Впрочем, по части обучения казна лишь учителям, которых дед нанимал, жалованье платила – но дед учителей старался лучших изыскать. А в основном обучением внука занималась бабка Андама, в крещении взявшая имя Анна – но дома ее никто так никогда и не называл. Потому что своему бурятскому имени бабка полностью соответствовала – и старалась и детей, и внуков тоже сделать «могучими». Поэтому уже к десяти годам мальчик Коля прекрасно управлялся с лошадью, стрелял из лука (и из ружья и пистолета), а приказы отдавал так, что ослушаться мальчика не только мужики опасались, но и соседи-помещики иной раз, поворчав для проформы, спешили исполнить сказанное. Бабка Андама крепко внушила внуку, что человек должен понимать не только то, что ему приказывается, но и почему он этот приказ исполнить обязан – и научила, как последнее до людей доводить в простой и доступной форме. А науку не приказывать людям делать ненужное бабка внуку вкладывала ташууром через то место, на котором люди сидят – и оказалось, что этот бурятский оберег очень неплохо оберегает голову от неправильных мыслей…
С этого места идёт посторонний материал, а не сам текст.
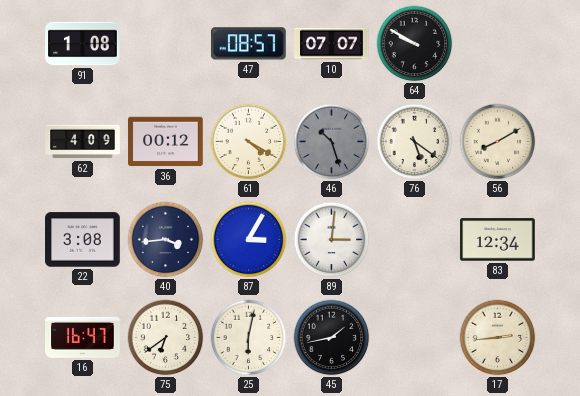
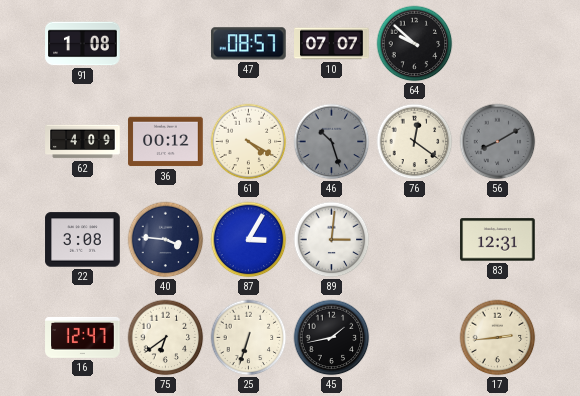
64: 9:50 -> 9:52
76: 5:21 -> 12:21
56 dial: cream -> grey
40: 3:44 -> 3:46
83: 12:34 -> 12:31
16: 16:47 -> 12:47
25: 6:02 -> 6:33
Императора Николай Павлович впервые вживую увидел в тридцать восьмом году, на каком-то балу. Тот, заметив в толпе деда (трудно не заметить на голову возвышавшегося на прочими полковника), подошел – и поинтересовался:

– А это что за калмык тут с тобой?

– Внук мой, – ответил тогда дед, – и не калмык, а уж если на то пошло, бурят. В супругу мою весь пошел, пострелец.

– Так я раньше-то бурятов и не видел, только калмыков. Теперь буду знать, кто есть буряты… это не Николай?

– Именно так, ваше величество.

– А как у него с науками дела?

– Грешно, конечно, хвастать, но правда хвастовством не станет: в науках усерден, а особливо удачно постигает науки точные. В механике силен, в арифметике. Думаем, по инженерной части его далее обучать.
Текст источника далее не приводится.